The new expansion of a cash-based strategy, largely owing to Somalia’s strong network of money vendors, ultimately formed the basis of a formal team, called the Cash Based Response Working Group 2017.This group, drawing from reports of 2011, formulated new means of distributing cash, quickly and efficiently. Jordi Casafont Torra, a humanitarian affairs officer with the OCHA, and who worked directly with teams on the ground to respond to the crisis, explained the distribution of money to all those affected. The new ways of sending out money were many. The most popular one, he told IPS, was the use of an electronic voucher called a SCOPE card. Funded by the World Food Programme, these cards could be easily used in all local stores that quickly became handy with the new form of payment. The cards, much like debit cards, were recharged with money, and could be swiped to check out items from local stores.

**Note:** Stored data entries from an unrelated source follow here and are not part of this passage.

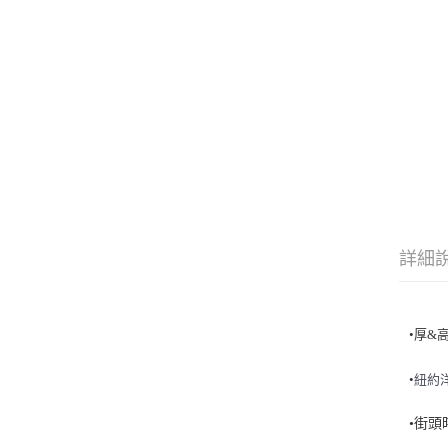
詳細
•厚&
•
紐
約
•街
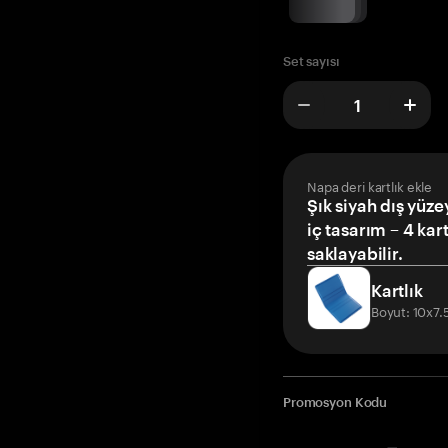
Set sayısı
Napa deri kartlık ekle
Şık siyah dış yüze
iç tasarım – 4 kar
saklayabilir.
Kartlık
Boyut: 10x7
Promosyon Kodu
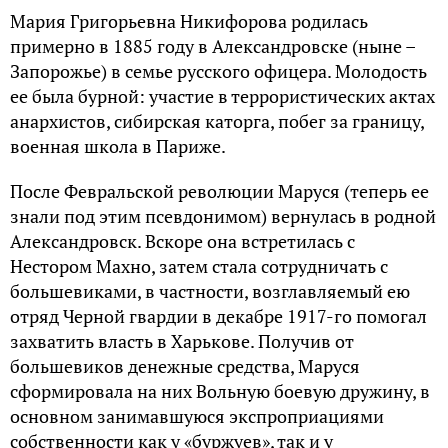
Мария Григорьевна Никифорова родилась
примерно в 1885 году в Александровске (ныне –
Запорожье) в семье русского офицера. Молодость
ее была бурной: участие в террористических актах
анархистов, сибирская каторга, побег за границу,
военная школа в Париже.
После Февральской революции Маруся (теперь ее
знали под этим псевдонимом) вернулась в родной
Александровск. Вскоре она встретилась с
Нестором Махно, затем стала сотрудничать с
большевиками, в частности, возглавляемый ею
отряд Черной гвардии в декабре 1917-го помогал
захватить власть в Харькове. Получив от
большевиков денежные средства, Маруся
сформировала на них Вольную боевую дружину, в
основном занимавшуюся экспроприациями
собственности как у «буржуев», так и у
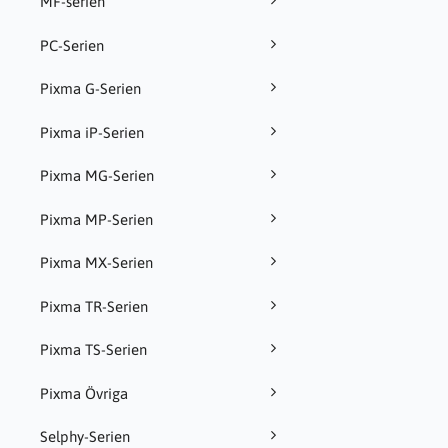
MF-serien
PC-Serien
Pixma G-Serien
Pixma iP-Serien
Pixma MG-Serien
Pixma MP-Serien
Pixma MX-Serien
Pixma TR-Serien
Pixma TS-Serien
Pixma Övriga
Selphy-Serien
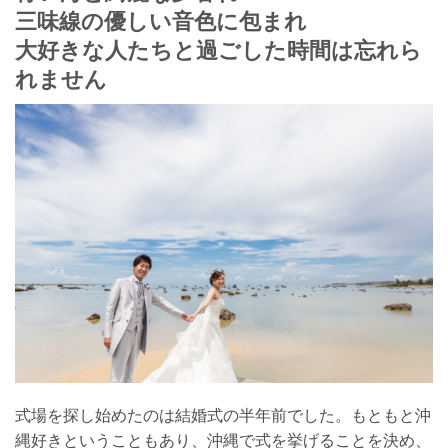
三味線の優しい音色に包まれ
大好きな人たちと過ごした時間は忘れら
れません
式場を探し始めたのは結婚式の半年前でした。もともと沖
縄好きということもあり、沖縄で式を挙げることを決め、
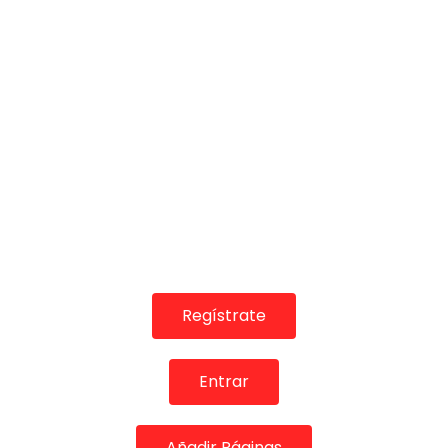
05:16
Tangos. Bernardo Miranda. 2018
CANAL ANDALUCIA FLAMENCO
03/10/2019
0
1.4K
0
0
Regístrate
Entrar
07:51
Bulerías. La Paquera de Jerez. 1990
Añadir Páginas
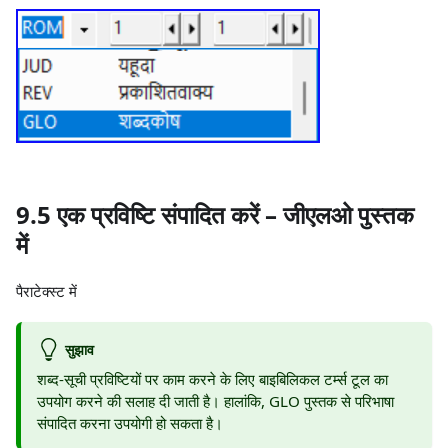
9.5 एक प्रविष्टि संपादित करें – जीएलओ पुस्तक
में
पैराटेक्स्ट में
सुझाव
शब्द-सूची प्रविष्टियों पर काम करने के लिए बाइबिलिकल टर्म्स टूल का
उपयोग करने की सलाह दी जाती है। हालांकि, GLO पुस्तक से परिभाषा
संपादित करना उपयोगी हो सकता है।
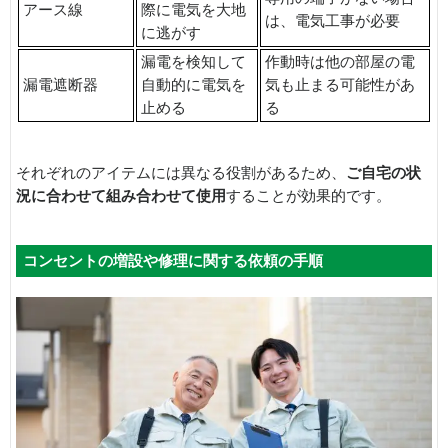
アース線
際に電気を大地
は、電気工事が必要
に逃がす
漏電を検知して
作動時は他の部屋の電
漏電遮断器
自動的に電気を
気も止まる可能性があ
止める
る
それぞれのアイテムには異なる役割があるため、
ご自宅の状
況に合わせて組み合わせて使用
することが効果的です。
コンセントの増設や修理に関する依頼の手順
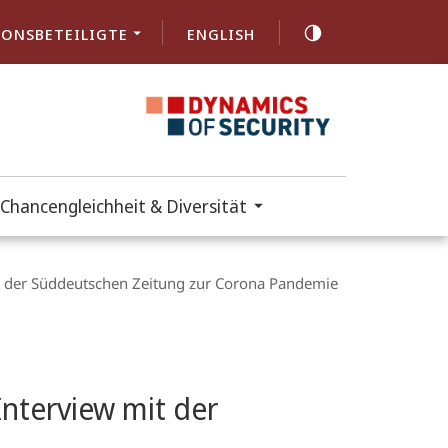
ONSBETEILIGTE
ENGLISH
Chancengleichheit & Diversität
it der Süddeutschen Zeitung zur Corona Pandemie
Interview mit der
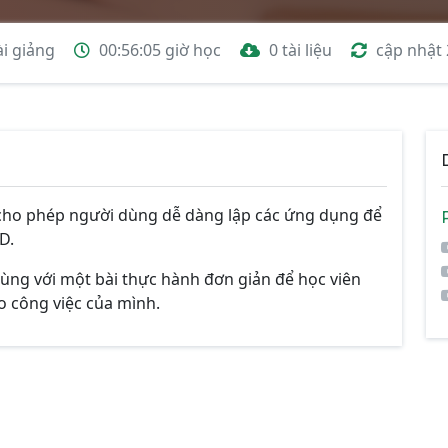
ài giảng
00:56:05 giờ học
0 tài liệu
cập nhật
cho phép người dùng dễ dàng lập các ứng dụng để
D.
cùng với một bài thực hành đơn giản để học viên
o công việc của mình.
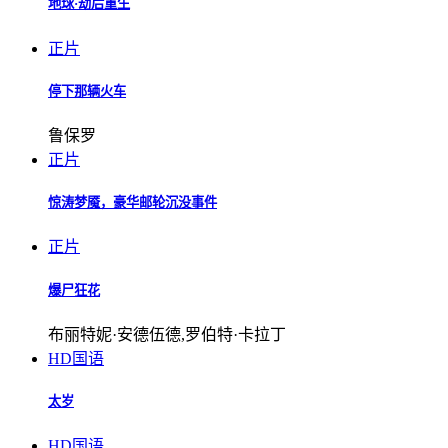
地球·劫后重生
正片
停下那辆火车
鲁保罗
正片
惊涛梦魇，豪华邮轮沉没事件
正片
爆尸狂花
布丽特妮·安德伍德,罗伯特·卡拉丁
HD国语
太岁
HD国语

Other vouchers, like “water vouchers” directly targeted specific supplies. Still other vouchers, like those that came with a cash-for-work incentive, put more people to work to build the local infrastructure, the lack of which often impeded work, in exchange for money. Slowly, Somalis began shaping the economy. Within a month since teams were first alerted to the worsening drought conditions, 1.4 million people clocked out of danger. By May, the numbers had climbed to 3 million. “Cash enables affected people to choose and buy from local shops, having the double impact of both assisting persons and supporting the local economy,” Torra said. The ramping up of cash-based operations had set the stage for a locally supported and a sustainable economy.